Le second constat a trait à la robustesse et à la continuité de la chaîne de commandement. L’armée de terre et les armées sont organisées sur le territoire national à partir d’un maillage du territoire, qui a servi d’ossature pour déployer le dispositif. C’est la raison pour laquelle j’accorde dans le modèle « Au contact !» une telle importance à l’empreinte territoriale de l’armée de terre. L’organisation territoriale interarmées de défense, dont certains se demandaient si elle était encore pertinente, a fait la démonstration de sa nécessité. L’opération Sentinelle a aussi permis de confirmer qu’il manquait à l’armée de terre, dans son modèle, une structure de commandement, reliée à l’état-major des armées et au circuit interministériel, pour préparer et piloter le déploiement de nos unités. Le futur modèle crée cette structure, qui sera le commandement du territoire national.
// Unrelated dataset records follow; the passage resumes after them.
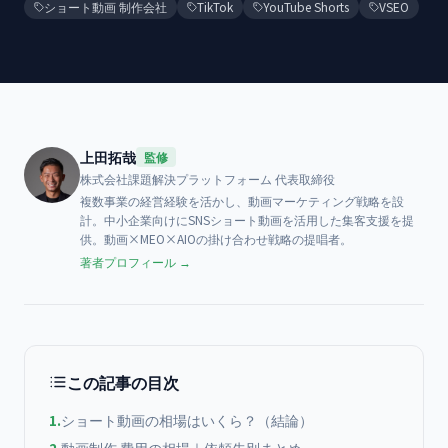
ショート動画 制作会社
TikTok
YouTube Shorts
VSEO
上田拓哉
監修
株式会社課題解決プラットフォーム
代表取締役
複数事業の経営経験を活かし、動画マーケティング戦略を設
計。中小企業向けにSNSショート動画を活用した集客支援を提
供。動画×MEO×AIOの掛け合わせ戦略の提唱者。
著者プロフィール →
この記事の目次
1
.
ショート動画の相場はいくら？（結論）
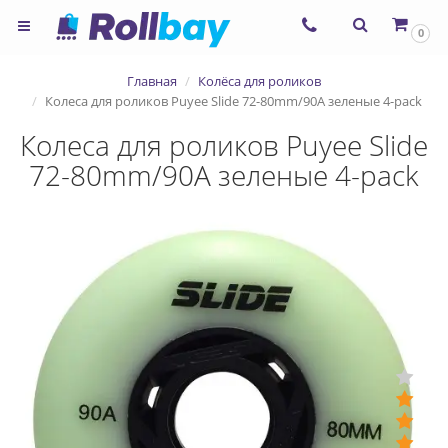
×
0
Согласие на использование
Главная
Колёса для роликов
сервиса ЯНДЕКС.МЕТРИКА и
Колеса для роликов Puyee Slide 72-80mm/90A зеленые 4-pack
файлов cookie
Колеса для роликов Puyee Slide
72-80mm/90A зеленые 4-pack
Назад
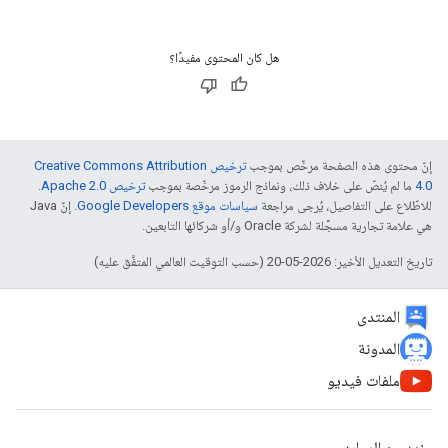
هل كان المحتوى مفيدًا؟
إنّ محتوى هذه الصفحة مرخّص بموجب
ترخيص Creative Commons Attribution
4.0‏
ما لم يُنصّ على خلاف ذلك، ونماذج الرموز مرخّصة بموجب
ترخيص Apache 2.0‏
.
للاطّلاع على التفاصيل، يُرجى مراجعة
سياسات موقع Google Developers‏
. إنّ Java
هي علامة تجارية مسجَّلة لشركة Oracle و/أو شركائها التابعين.
تاريخ التعديل الأخير: 2026-05-20 (حسب التوقيت العالمي المتفَّق عليه)
المنتدى
المدونة
ملفات فيديو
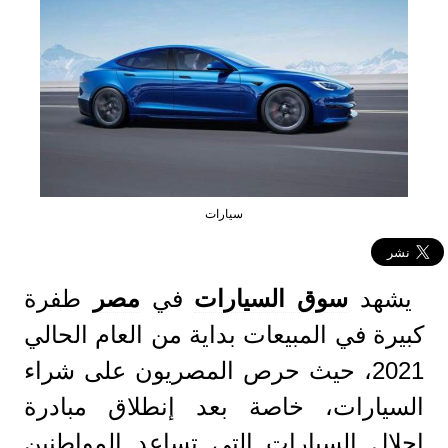
سيارات
يشهد
سوق السيارات
في
مصر
طفرة
كبيرة في المبيعات بداية من العام الحالي
2021، حيث حرص المصريون على شراء
السيارات، خاصة بعد إنطلاق مبادرة
إحلال السيارات التي تساعد المواطنين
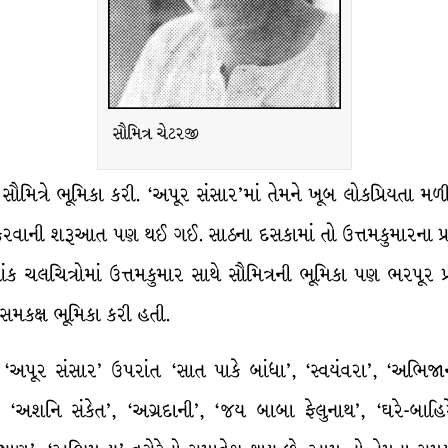
સૌમિત્ર ચેટરજી
ાં સૌમિત્રે ભૂમિકા કરી. ‘અપૂર સંસાર’માં તેમને ખૂબ લોકપ્રિયતા મળ
મ કરવાની શરૂઆત પણ થઈ ગઈ. સાઠના દસકામાં તો ઉત્તમકુમારના પ્ર
ંક ચલચિત્રોમાં ઉત્તમકુમાર સાથે સૌમિત્રની ભૂમિકા પણ ભરપૂર પ્રશં
ની સમકક્ષ ભૂમિકા કરી હતી.
ાં ‘અપૂર સંસાર’ ઉપરાંત ‘સાત પાકે બાંધા’, ‘સ્વયંવરા’, ‘અભિ
, ‘અશનિ સંકેત’, ‘અગ્રદાની’, ‘જય બાબા ફેલુનાથ’, ‘ઘરે-બાહિરે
Troisième constat : un tel déploiement n’aurait pu avoir lieu sans un soutien interarmées extrêmement réactif. Cet événement a, en quelque sorte, permis de tester la nouvelle organisation des soutiens du ministère. Je tiens à saluer ici l’action du service du commissariat des armées et de la direction interarmées des réseaux d’infrastructure et des systèmes d’information, qui ont montré dans l’urgence leur aptitude à soutenir le rythme de déploiement des forces. Je retiens au passage deux facteurs de succès importants. Le premier, c’est la nécessaire militarité des soutiens interarmées. Le second, c’est la conservation d’emprises militaires, comme à Satory et à Saint-Germain-en-Laye, qui s’avère indispensable pour accueillir, équiper et héberger les détachements militaires de plus de 5 000 hommes engagés en Ile-de-France. Enfin, ne négligeons pas l’expérience dont dispose l’état-major de zone de défense pour l’Ile-de-France en matière d’accueil, d’équipement, de transport et d’intendance de détachements militaires en région parisienne.
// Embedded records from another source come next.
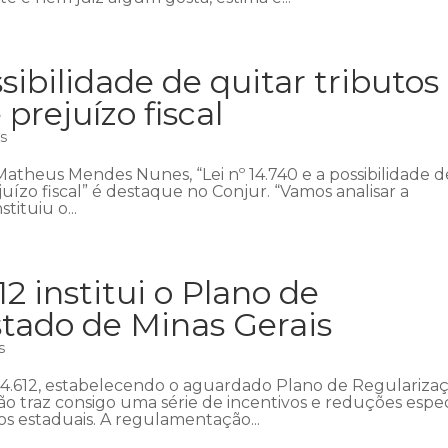
ssibilidade de quitar tributos
prejuízo fiscal
as
Matheus Mendes Nunes, “Lei nº 14.740 e a possibilidade d
juízo fiscal” é destaque no Conjur. “Vamos analisar a
tituiu o...
12 institui o Plano de
stado de Minas Gerais
s
 24.612, estabelecendo o aguardado Plano de Regulariza
ção traz consigo uma série de incentivos e reduções espec
ios estaduais. A regulamentação...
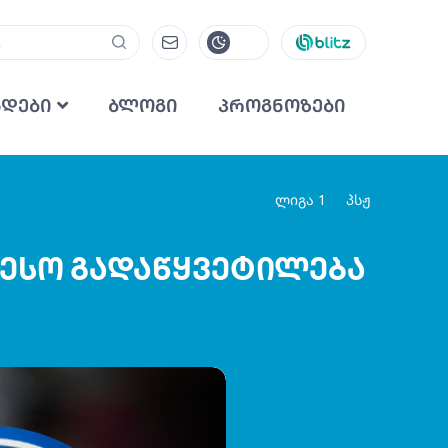
ნდები
ბლოგი
პროგნოზები
ლიგა 1
პსჟ
რესო გადაწყვეტილება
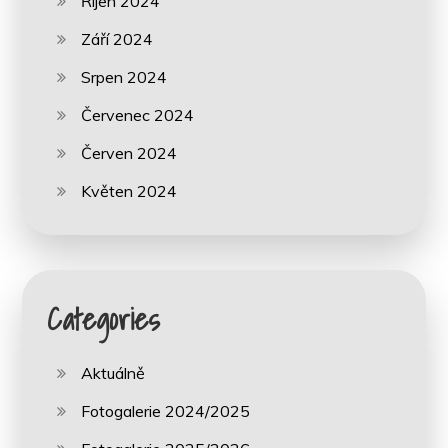
Říjen 2024
Září 2024
Srpen 2024
Červenec 2024
Červen 2024
Květen 2024
Categories
Aktuálně
Fotogalerie 2024/2025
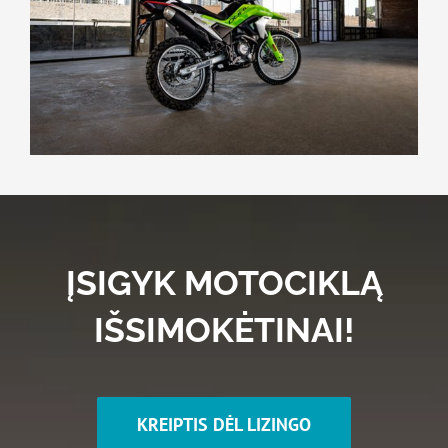
ĮSIGYK MOTOCIKLĄ
IŠSIMOKĖTINAI!
KREIPTIS DĖL LIZINGO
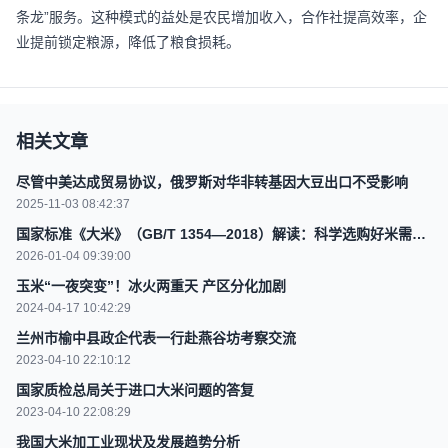
条龙”服务。这种模式的益处是农民增加收入，合作社提高效率，企
业提前锁定粮源，降低了粮食损耗。
相关文章
尽管中美达成贸易协议，俄罗斯对华非转基因大豆出口不受影响
2025-11-03 08:42:37
国家标准《大米》（GB/T 1354—2018）解读：科学选购好米需了
解籼米、粳米、糯米之别及品质指标
2026-01-04 09:39:00
玉米“一夜突变”！冰火两重天 产区分化加剧
2024-04-17 10:42:29
兰州市榆中县政企代表一行赴燕谷坊考察交流
2023-04-10 22:10:12
国家质检总局关于进口大米问题的答复
2023-04-10 22:08:29
我国大米加工业现状及发展趋势分析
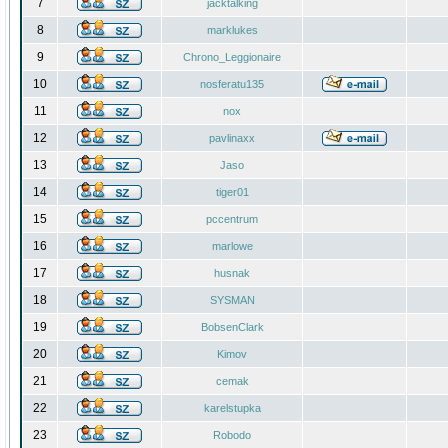
7
jacktalking
8
marklukes
9
Chrono_Leggionaire
10
nosferatu135
11
nox
12
pavlinaxx
13
Jaso
14
tiger01
15
pccentrum
16
marlowe
17
husnak
18
SYSMAN
19
BobsenClark
20
Kimov
21
cemak
22
karelstupka
23
Robodo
Le quatrième et dernier constat porte sur l’excellent comportement de nos soldats. De ce point de vue, l’incident de Nice, qui aurait pu être fatal à l’un des nôtres, constitue un bon exemple de ce que nous enseignons à nos soldats en matière de formation et de comportement individuel. Ce cas me permet de mettre en avant quatre qualités fondamentales. La première concerne l’autonomie et l’esprit de décision du chef, en l’occurrence un sergent de 34 ans. La seconde porte sur le courage physique et le sens de l’engagement qui ont été nécessaires pour maîtriser l’assaillant, au corps à corps, en dépit des multiples blessures subies par chacun des soldats. La troisième est la maîtrise de la force et le discernement dont le trinôme a fait preuve en choisissant délibérément de ne pas riposter par le feu, et de s’exposer au danger pour protéger la population alentour. La quatrième aptitude concerne l’éthique du soldat et le code comportemental, qui a conduit le trinôme à protéger l’agresseur des passants devenus menaçants.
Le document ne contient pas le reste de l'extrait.